For the data below, please report each line where the word "Tendencias" is found.

Stored data entries
********

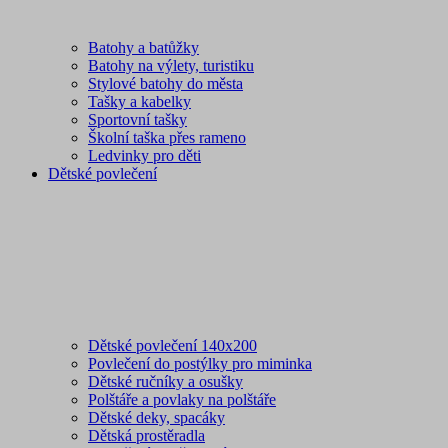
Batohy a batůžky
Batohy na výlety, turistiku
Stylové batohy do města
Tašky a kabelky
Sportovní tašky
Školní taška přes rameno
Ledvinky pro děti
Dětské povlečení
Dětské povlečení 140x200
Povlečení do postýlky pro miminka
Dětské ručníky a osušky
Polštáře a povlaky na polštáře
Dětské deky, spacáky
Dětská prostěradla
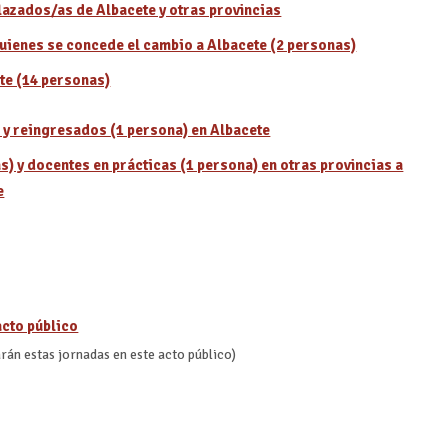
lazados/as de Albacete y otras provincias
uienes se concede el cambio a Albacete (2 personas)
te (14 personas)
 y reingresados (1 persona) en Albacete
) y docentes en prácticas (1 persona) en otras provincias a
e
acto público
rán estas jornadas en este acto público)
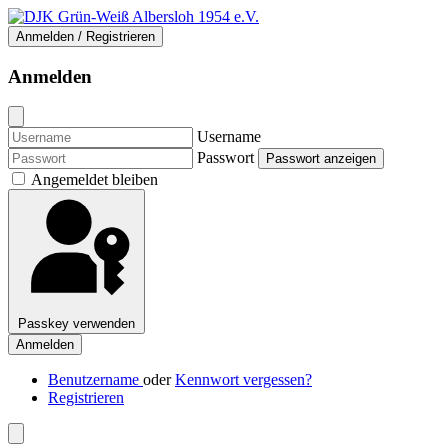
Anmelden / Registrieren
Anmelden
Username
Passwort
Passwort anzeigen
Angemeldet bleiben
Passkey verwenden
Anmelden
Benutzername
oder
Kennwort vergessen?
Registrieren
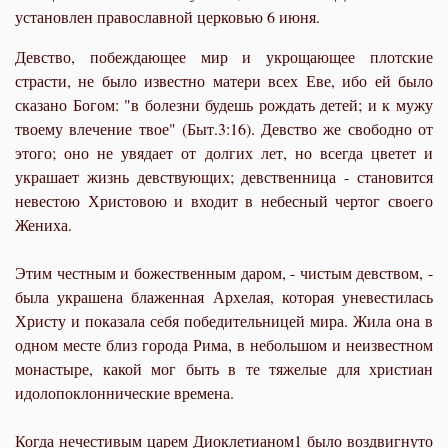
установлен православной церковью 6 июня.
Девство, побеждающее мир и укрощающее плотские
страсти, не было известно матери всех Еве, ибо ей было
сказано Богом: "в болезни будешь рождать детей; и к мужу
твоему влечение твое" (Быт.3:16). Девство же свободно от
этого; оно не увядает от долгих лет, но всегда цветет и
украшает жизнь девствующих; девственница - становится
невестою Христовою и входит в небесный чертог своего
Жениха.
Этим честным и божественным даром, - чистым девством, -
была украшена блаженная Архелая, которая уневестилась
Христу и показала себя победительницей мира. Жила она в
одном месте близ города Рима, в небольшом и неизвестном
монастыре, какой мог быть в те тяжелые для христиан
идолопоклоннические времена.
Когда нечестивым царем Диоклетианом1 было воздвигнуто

********

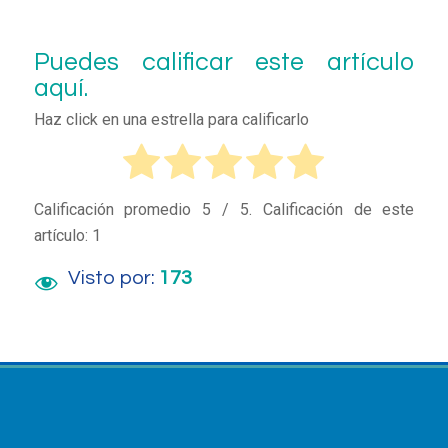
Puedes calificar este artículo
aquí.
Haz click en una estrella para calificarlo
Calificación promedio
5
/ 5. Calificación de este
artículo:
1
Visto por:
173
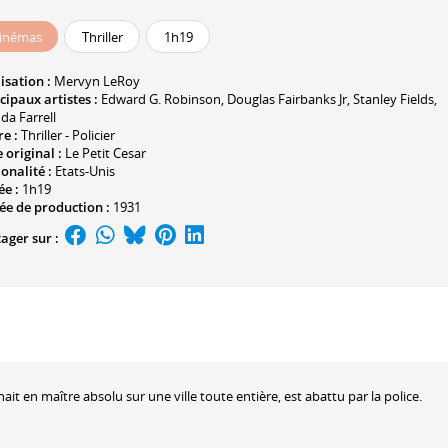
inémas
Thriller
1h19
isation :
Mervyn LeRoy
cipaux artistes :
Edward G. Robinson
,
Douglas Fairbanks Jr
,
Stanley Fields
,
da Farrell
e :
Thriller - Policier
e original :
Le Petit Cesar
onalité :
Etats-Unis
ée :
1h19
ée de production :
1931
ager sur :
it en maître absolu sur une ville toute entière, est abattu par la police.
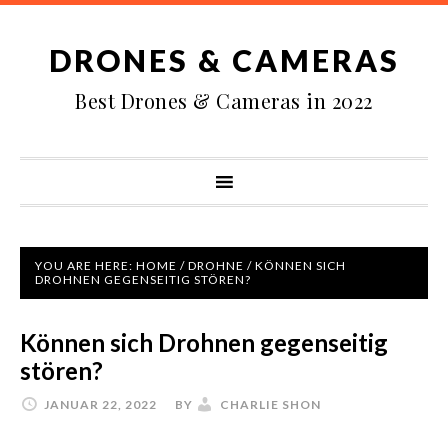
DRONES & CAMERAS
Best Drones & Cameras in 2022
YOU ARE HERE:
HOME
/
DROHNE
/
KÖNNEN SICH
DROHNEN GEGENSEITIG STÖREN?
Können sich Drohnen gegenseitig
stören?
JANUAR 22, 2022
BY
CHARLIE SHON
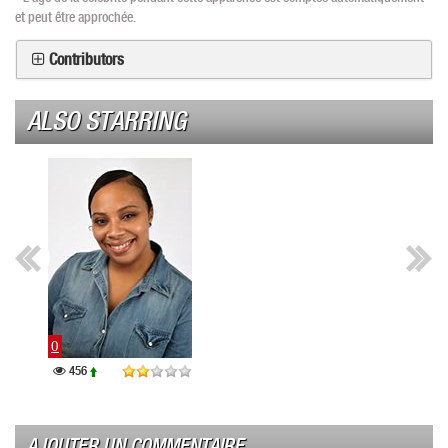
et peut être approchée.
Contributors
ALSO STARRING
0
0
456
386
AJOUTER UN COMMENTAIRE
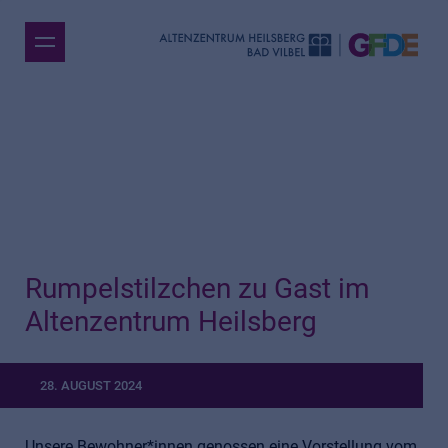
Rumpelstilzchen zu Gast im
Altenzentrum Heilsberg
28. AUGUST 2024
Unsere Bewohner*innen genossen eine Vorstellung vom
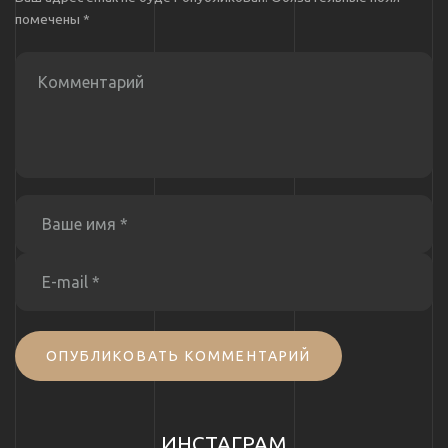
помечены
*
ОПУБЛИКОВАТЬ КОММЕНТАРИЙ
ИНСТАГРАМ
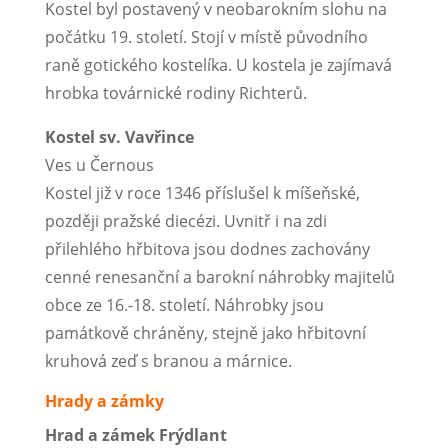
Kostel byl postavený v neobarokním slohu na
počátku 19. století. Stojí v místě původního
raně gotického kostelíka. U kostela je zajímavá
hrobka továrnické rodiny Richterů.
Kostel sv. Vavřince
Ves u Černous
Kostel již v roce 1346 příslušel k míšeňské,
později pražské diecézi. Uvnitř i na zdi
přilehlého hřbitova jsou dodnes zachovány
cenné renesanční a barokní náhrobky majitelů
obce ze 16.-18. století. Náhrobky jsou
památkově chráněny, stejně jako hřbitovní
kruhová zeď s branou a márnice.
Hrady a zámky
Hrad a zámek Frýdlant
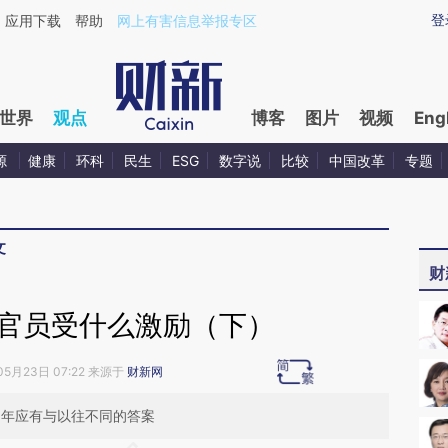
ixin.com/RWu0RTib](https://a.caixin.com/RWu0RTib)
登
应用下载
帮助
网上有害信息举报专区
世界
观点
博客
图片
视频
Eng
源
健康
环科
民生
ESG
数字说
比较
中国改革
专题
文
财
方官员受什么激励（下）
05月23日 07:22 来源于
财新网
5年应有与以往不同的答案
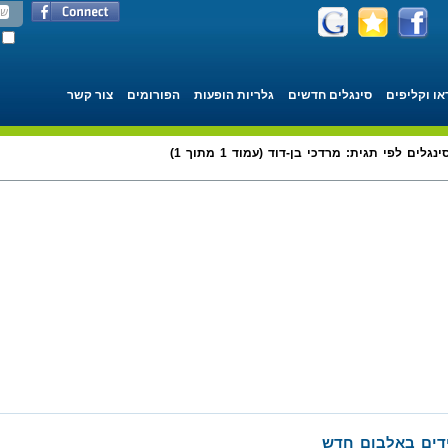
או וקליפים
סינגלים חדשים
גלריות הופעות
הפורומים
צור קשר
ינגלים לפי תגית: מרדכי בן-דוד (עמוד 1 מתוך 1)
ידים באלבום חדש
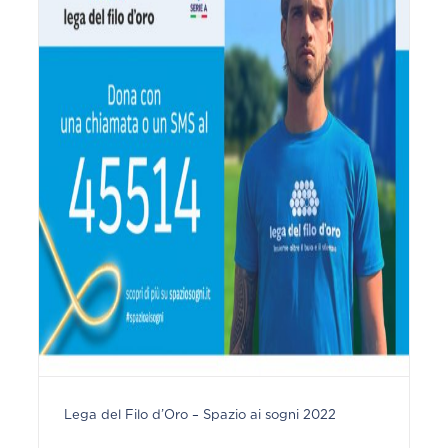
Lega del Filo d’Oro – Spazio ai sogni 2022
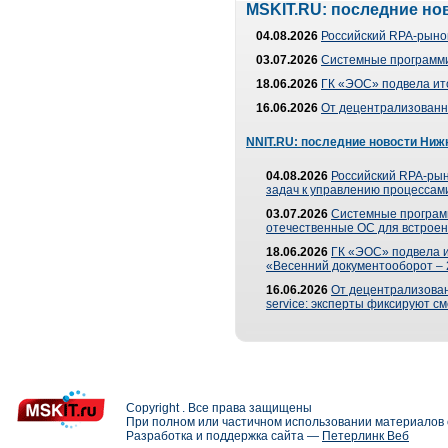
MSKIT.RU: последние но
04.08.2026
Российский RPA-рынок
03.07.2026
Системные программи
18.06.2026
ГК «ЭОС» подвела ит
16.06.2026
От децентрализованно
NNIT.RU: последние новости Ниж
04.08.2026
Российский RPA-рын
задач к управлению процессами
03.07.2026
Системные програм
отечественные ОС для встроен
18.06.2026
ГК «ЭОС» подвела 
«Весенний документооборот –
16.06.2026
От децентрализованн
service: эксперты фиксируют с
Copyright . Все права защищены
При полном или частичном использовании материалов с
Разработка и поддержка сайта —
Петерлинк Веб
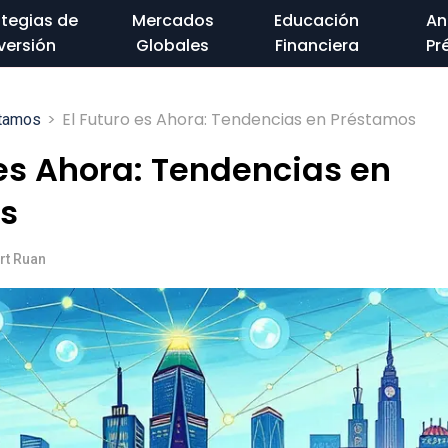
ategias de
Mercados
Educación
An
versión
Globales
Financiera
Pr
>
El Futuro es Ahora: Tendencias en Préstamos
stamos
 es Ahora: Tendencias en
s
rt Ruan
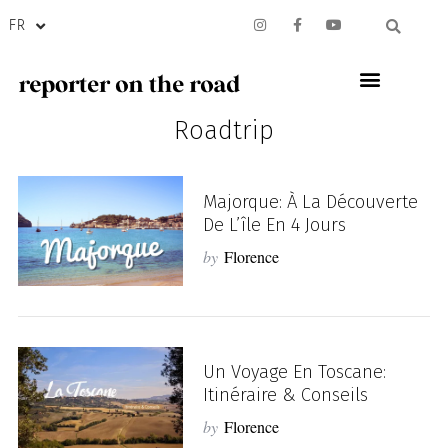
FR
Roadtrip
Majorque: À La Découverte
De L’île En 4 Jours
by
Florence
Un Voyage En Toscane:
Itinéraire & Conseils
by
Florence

********

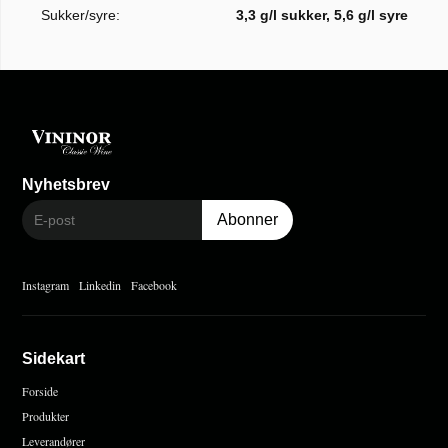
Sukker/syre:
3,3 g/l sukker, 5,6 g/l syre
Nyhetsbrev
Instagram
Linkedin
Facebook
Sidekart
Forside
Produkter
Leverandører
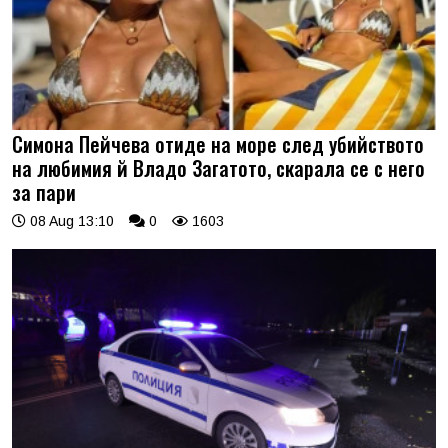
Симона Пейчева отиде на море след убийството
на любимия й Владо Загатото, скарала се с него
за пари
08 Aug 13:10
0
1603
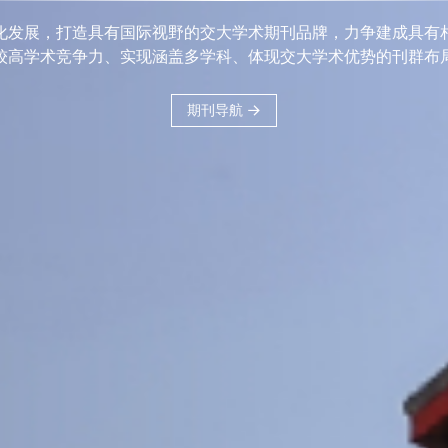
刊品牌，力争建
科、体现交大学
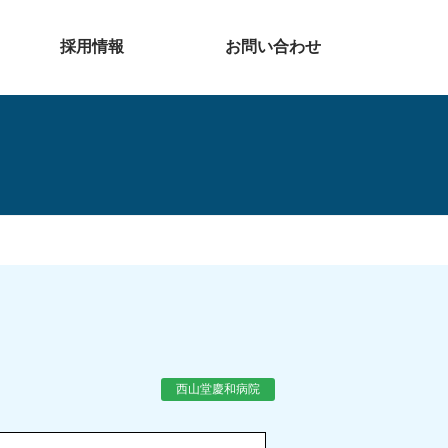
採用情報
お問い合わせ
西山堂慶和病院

********

■ WRITTEN SOLUTION ■
El Futuro es Ahora: Tendencias en Préstamos
 es Ahora: Tendencias en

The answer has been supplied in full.